Scarborough: How good is your secondary school? League tables in full

Photo: David Davies/PA Wire
Photo: David Davies/PA Wire

New league tables have revealed how three of Scarborough secondary schools have only just achieved the minimum GCSE grade standard expected by Ministers.

The latest figures published by the Department for Education rank schools on GCSE success and pupil development.

Filey School had 41 per cent of students gaining five or more A* to C grades in GCSE or equivalent qualifications in 2014, including English and maths, with Graham School seeing the same percentage of pupils hit the target.

George Pindar School’s results dropped by 15 per cent, with 40 per cent of pupils hitting the mark.

State secondaries are considered to be below the Government’s floor target if fewer than 40 per cent of their pupils gain the grades.

St Augustine’s School and Scalby School recorded the highest number of students achieving the benchmark, with 63 per cent and 57 per cent of pupils achieving the feat respectively.

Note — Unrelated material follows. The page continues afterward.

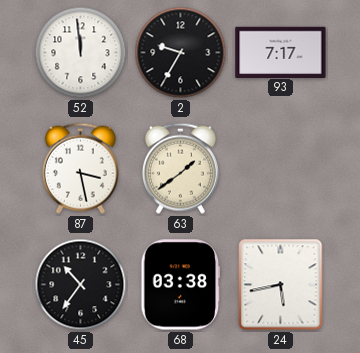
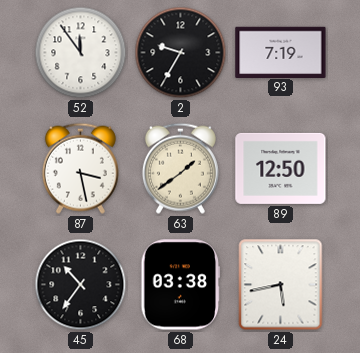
52: 11:59 -> 11:54
93: 7:17 -> 7:19
89: none -> 12:50
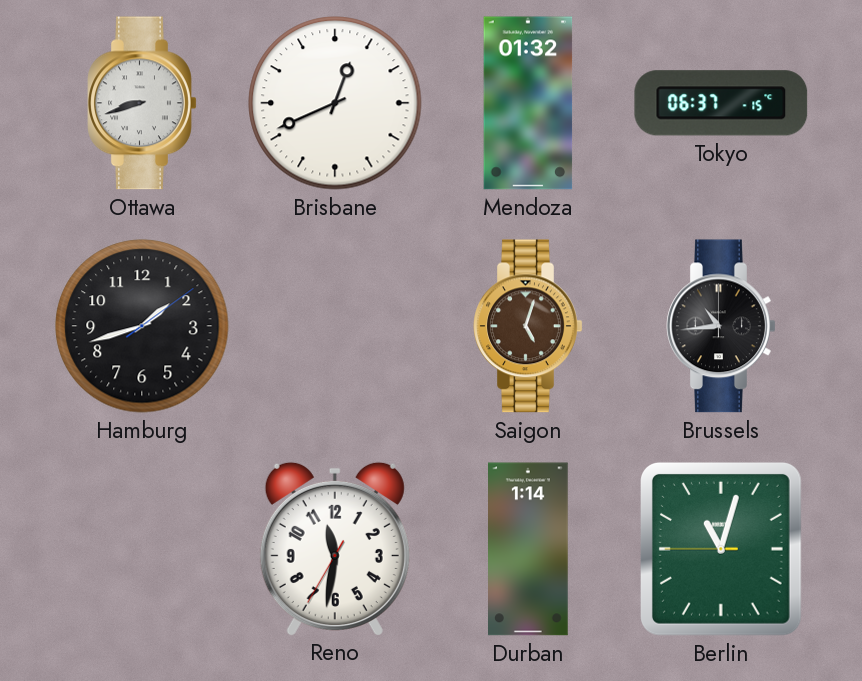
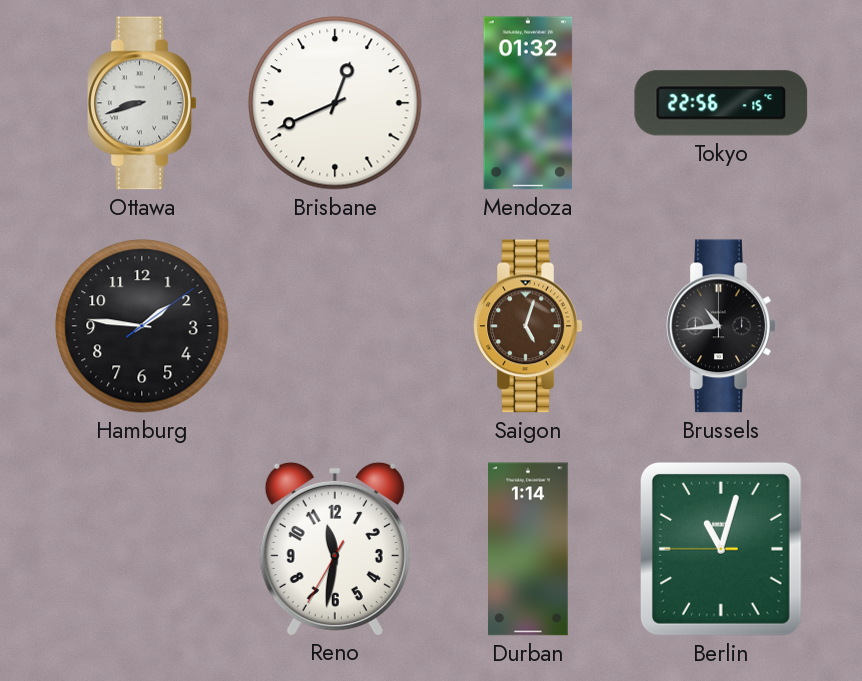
Tokyo: 06:37 -> 22:56
Hamburg: 1:42 -> 1:46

St Augustine’s is the only school in Scarborough to see a rise in figures, with an increase of nine per cent.



View the tables for every school in North Yorkshire, from the Department for Education


Nationally the number of secondary schools considered to be under-performing has doubled with the fall being blamed on a major shake-up of the exam system.

Every education authority in Yorkshire saw a drop in the number of pupils achieving five good GCSEs, including English and maths, compared with last year’s tables.

In North Yorkshire the figure fell from 65.4. per cent based on 2013’s exams to 61 per cent based on last summer.

The Department for Education (DfE) insisted that the changes in the results is down to two key reforms - a decision that only a teenager’s first attempt at a GCSE would count in the annual performance tables, and a move to strip “poor quality” vocational qualifications out of the rankings.

But the increase in the number of failing schools across the country is likely to cause concerns among school leaders, who have voiced fears that schools will be considered failing not just because of changes in the system but also ”volatility” in last summer’s GCSE results.

Meanwhile scores of top private schools, including Scarborough College, have ended up bottom of the tables.

These also include renowned schools such as Eton, Harrow, Winchester and St Paul’s Boys’.

This is due to the fact that, in some independent schools, pupils have continued to be entered for unregulated versions of qualifications, such as IGCSEs.

The changes have prompted claims from state and private school heads alike that the league tables are a “nonsense” and the results therein are not comparable with previous years.